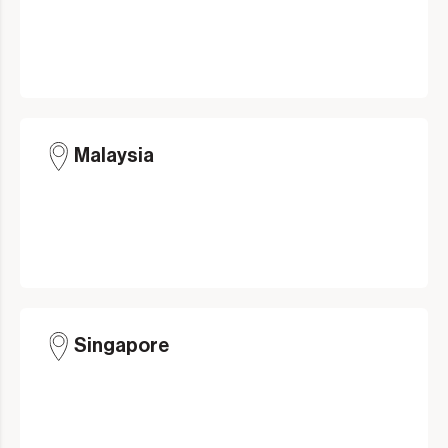
Malaysia
Singapore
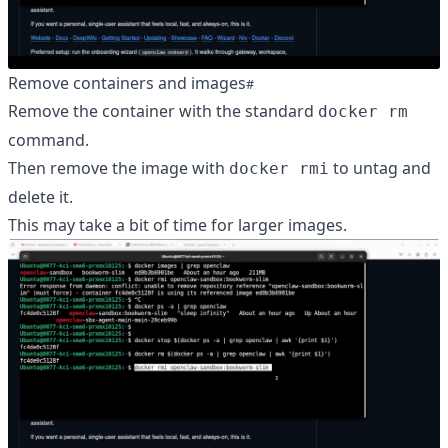
Remove containers and images
Remove the container with the standard
docker rm
command.
Then remove the image with
to untag and
docker rmi
delete it.
This may take a bit of time for larger images.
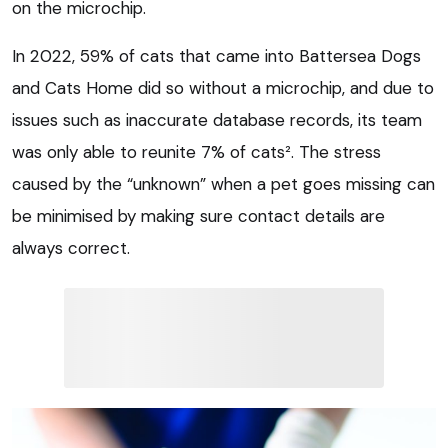
on the microchip.
In 2022, 59% of cats that came into Battersea Dogs
and Cats Home did so without a microchip, and due to
issues such as inaccurate database records, its team
was only able to reunite 7% of cats². The stress
caused by the “unknown” when a pet goes missing can
be minimised by making sure contact details are
always correct.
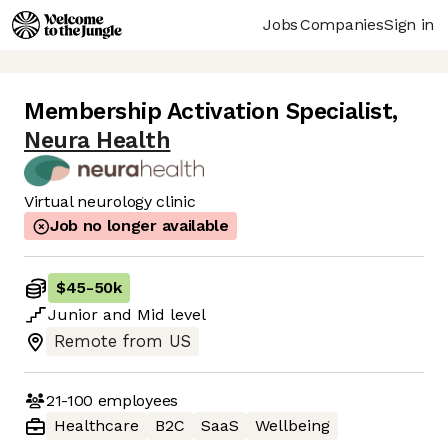
Jobs
Companies
Sign in
Membership Activation Specialist
,
Neura Health
Virtual neurology clinic
Job no longer available
$45
-
50k
Junior
and
Mid
level
Remote from US
21-100
employees
Healthcare
B2C
SaaS
Wellbeing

● ● ● ● ●

Task directions: Provide the number of lines in the records above containing the string "microchip", and write nothing more.

Written answer: 2